Wencong Su is currently working toward Ph.D. degree in the Department of Electrical and Computer Engineering at North Carolina State University. He received B.S. with distinction in Electrical Engineering from Clarkson University in 2008 followed by a M.S. in Electrical Engineering from Virginia Tech in 2009. He also worked as a R&D engineer intern at ABB U.S. Corporate Research Center in Raleigh, NC, from May 2009 to August 2009. His current research interests are Microgrid modeling and simulation, distributed control, and Intelligent Energy Management System for Plug-in Hybrid Electric Vehicles.
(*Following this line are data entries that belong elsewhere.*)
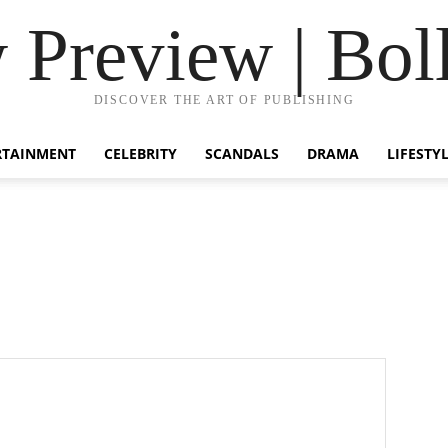
Preview | Bol
DISCOVER THE ART OF PUBLISHING
RTAINMENT
CELEBRITY
SCANDALS
DRAMA
LIFESTY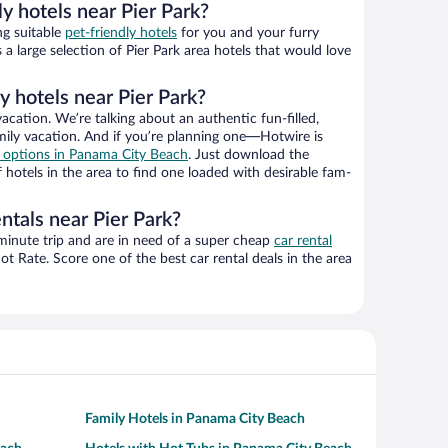
ly hotels near Pier Park?
ng suitable
pet-friendly hotels
for you and your furry
a large selection of Pier Park area hotels that would love
y hotels near Pier Park?
vacation. We’re talking about an authentic fun-filled,
mily vacation. And if you’re planning one—Hotwire is
el options in Panama City Beach
. Just download the
otels in the area to find one loaded with desirable fam-
ntals near Pier Park?
-minute trip and are in need of a super cheap
car rental
 Rate. Score one of the best car rental deals in the area
Family Hotels in Panama City Beach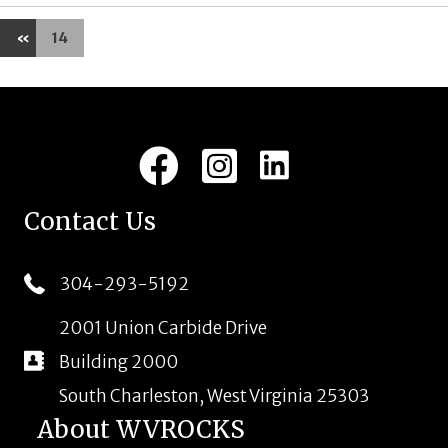
«
14
LinkedIn
Facebook
Instagram
Contact Us
304-293-5192
2001 Union Carbide Drive
Building 2000
South Charleston, West Virginia 25303
About WVROCKS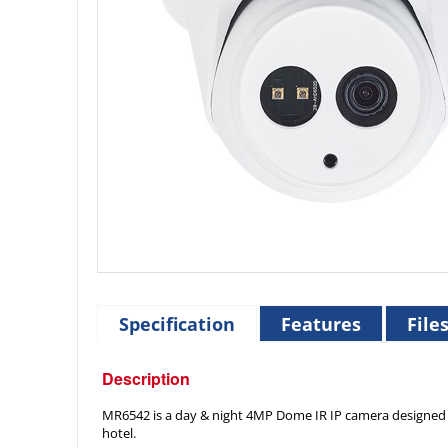
Specification
Features
File
Description
MR6542 is a day & night 4MP Dome IR IP camera designed for
hotel.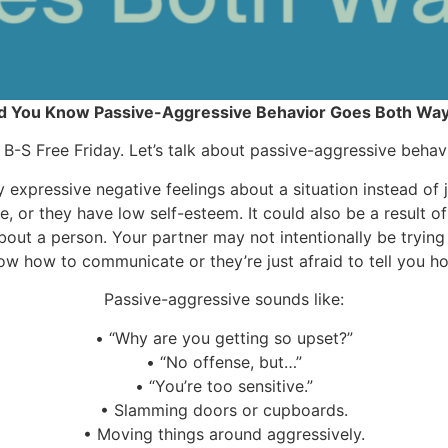
d You Know Passive-Aggressive Behavior Goes Both Wa
’s B-S Free Friday. Let’s talk about passive-aggressive behavi
expressive negative feelings about a situation instead of ju
re, or they have low self-esteem. It could also be a result o
bout a person. Your partner may not intentionally be tryi
ow how to communicate or they’re just afraid to tell you how
Passive-aggressive sounds like:
•
“Why are you getting so upset?”
•
“No offense, but…”
•
“You’re too sensitive.”
•
Slamming doors or cupboards.
•
Moving things around aggressively.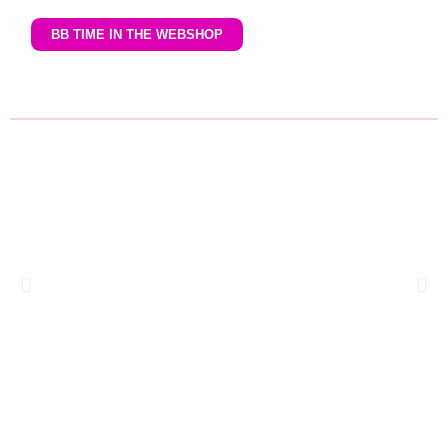
BB TIME IN THE WEBSHOP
Mo-Yuen Chow received the B.S. degree from the University of Wisconsin, Madison, in 1982 and the M.Eng. and Ph.D. degrees from Cornell University, Ithaca, NY, in 1983 and 1987, respectively. Upon completion of the Ph.D. degree, he joined the Department of Electrical and Computer Engineering, North Carolina State University, Raleigh, and has held the rank of Professor since 1999. His core technology is diagnosis and control, artificial neural network, and fuzzy logic with applications to areas, including motors, process control, power systems, and communication systems. He has established the Advanced Diagnosis Automation and Control (ADAC) Laboratory at North Carolina State University.